Records:

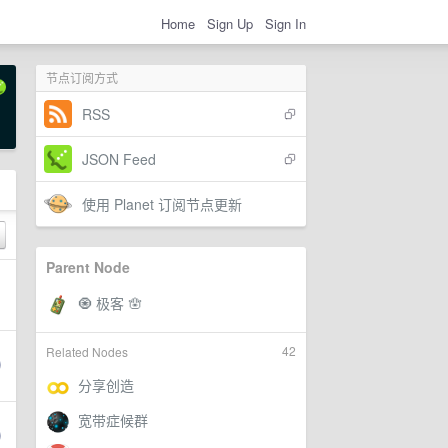
Home
Sign Up
Sign In
节点订阅方式
RSS
JSON Feed
使用 Planet 订阅节点更新
Parent Node
42
Related Nodes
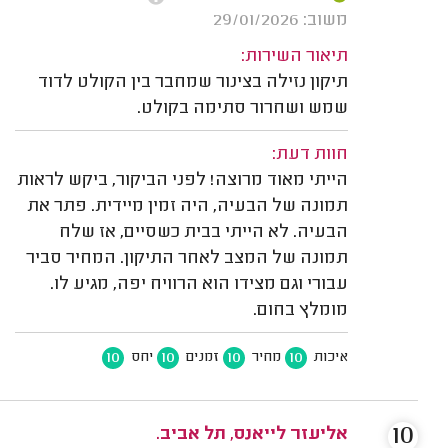
משוב: 29/01/2026
תיאור השירות:
תיקון נזילה בצינור שמחבר בין הקולט לדוד
שמש ושחרור סתימה בקולט.
חוות דעת:
הייתי מאוד מרוצה! לפני הביקור, ביקש לראות
תמונה של הבעיה, היה זמין מיידית. פתר את
הבעיה. לא הייתי בבית כשסיים, אז שלח
תמונה של המצב לאחר התיקון. המחיר סביר
עבורי וגם מצידו הוא הרוויח יפה, מגיע לו.
מומלץ בחום.
10
10
10
10
איכות
מחיר
זמנים
יחס
10
אליעזר לייאנס, תל אביב.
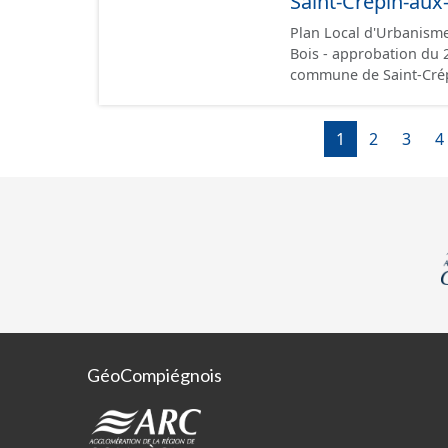
Saint-Crépin-aux
les documents papier fo
Plan Local d'Urbanisme
Bois - approbation du 27/09/2024. Ce lot informe
commune de Saint-Crép
conformément aux presc
administratives, le rap
des plans de zonages),
1
2
3
4
données géographiques. Malgré l'attention portée à la création de ces 
il est rappelé que seul
point de vue juridique.
GéoCompiégnois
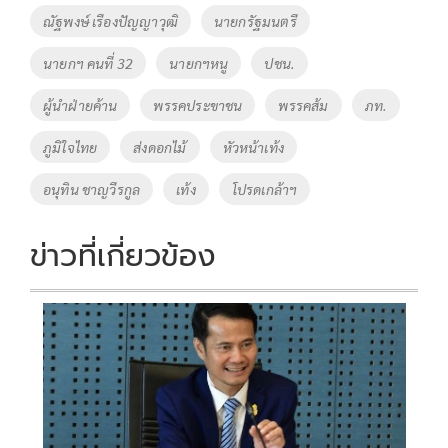
o
Li
Tags
ณัฐพงษ์ เรืองปัญญาวุฒิ
นายกรัฐมนตรี
o
n
นายกฯ คนที่ 32
นายกฯหนู
ปชน.
k
k
ผู้นำฝ่ายค้าน
พรรคประขาชน
พรรคส้ม
ภท.
ภูมิใจไทย
ส่งดอกไม้
หัวหน้าเท้ง
อนุทิน ชาญวีรกูล
เท้ง
โปรดเกล้าฯ
ข่าวที่เกี่ยวข้อง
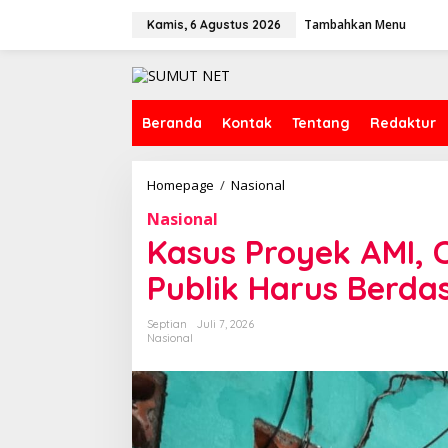
L
Tambahkan Menu
e
Kamis, 6 Agustus 2026
w
a
t
i
k
Beranda
Kontak
Tentang
Redaktur
e
k
o
Homepage
/
Nasional
K
n
a
t
Nasional
s
e
u
Kasus Proyek AMI, 
n
s
P
Publik Harus Berda
r
o
Septian
Juli 7, 2026
y
Nasional
e
k
A
M
I
,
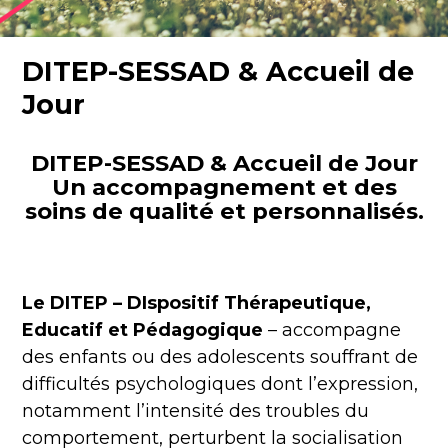
DITEP-SESSAD & Accueil de
Jour
DITEP-SESSAD & Accueil de Jour
Un accompagnement et des
soins de qualité et personnalisés.
Le DITEP
–
DIspositif Thérapeutique,
Educatif et Pédagogique
– accompagne
des enfants ou des adolescents souffrant de
difficultés psychologiques dont l’expression,
notamment l’intensité des troubles du
comportement, perturbent la socialisation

Required action:
Output a precise copy of the entries, leaving the images out.

Written answer:
Home
Sign Up
Sign In
节点订阅方式
RSS
JSON Feed
使用 Planet 订阅节点更新
Parent Node
42
Related Nodes
משוב: 29/01/2026
תיאור השירות:
תיקון נזילה בצינור שמחבר בין הקולט לדוד
שמש ושחרור סתימה בקולט.
חוות דעת:
הייתי מאוד מרוצה! לפני הביקור, ביקש לראות
תמונה של הבעיה, היה זמין מיידית. פתר את
הבעיה. לא הייתי בבית כשסיים, אז שלח
תמונה של המצב לאחר התיקון. המחיר סביר
עבורי וגם מצידו הוא הרוויח יפה, מגיע לו.
מומלץ בחום.
10
10
10
10
איכות
מחיר
זמנים
יחס
10
אליעזר לייאנס, תל אביב.
Saint-Crépin-aux
les documents papier fo
Plan Local d'Urbanisme
Bois - approbation du 27/09/2024. Ce lot informe
commune de Saint-Crép
conformément aux presc
administratives, le rap
des plans de zonages),
1
2
3
4
données géographiques. Malgré l'attention portée à la création de ces 
il est rappelé que seul
point de vue juridique.
GéoCompiégnois
o
Li
Tags
ณัฐพงษ์ เรืองปัญญาวุฒิ
นายกรัฐมนตรี
o
n
นายกฯ คนที่ 32
นายกฯหนู
ปชน.
k
k
ผู้นำฝ่ายค้าน
พรรคประขาชน
พรรคส้ม
ภท.
ภูมิใจไทย
ส่งดอกไม้
หัวหน้าเท้ง
อนุทิน ชาญวีรกูล
เท้ง
โปรดเกล้าฯ
ข่าวที่เกี่ยวข้อง
L
Tambahkan Menu
e
Kamis, 6 Agustus 2026
w
a
t
i
k
Beranda
Kontak
Tentang
Redaktur
e
k
o
Homepage
/
Nasional
K
n
a
t
Nasional
s
e
u
Kasus Proyek AMI, 
n
s
P
Publik Harus Berda
r
o
Septian
Juli 7, 2026
y
Nasional
e
k
A
M
I
,
DITEP-SESSAD & Accueil de
Jour
DITEP-SESSAD & Accueil de Jour
Un accompagnement et des
soins de qualité et personnalisés.
Le DITEP
–
DIspositif Thérapeutique,
Educatif et Pédagogique
– accompagne
des enfants ou des adolescents souffrant de
difficultés psychologiques dont l’expression,
notamment l’intensité des troubles du
comportement, perturbent la socialisation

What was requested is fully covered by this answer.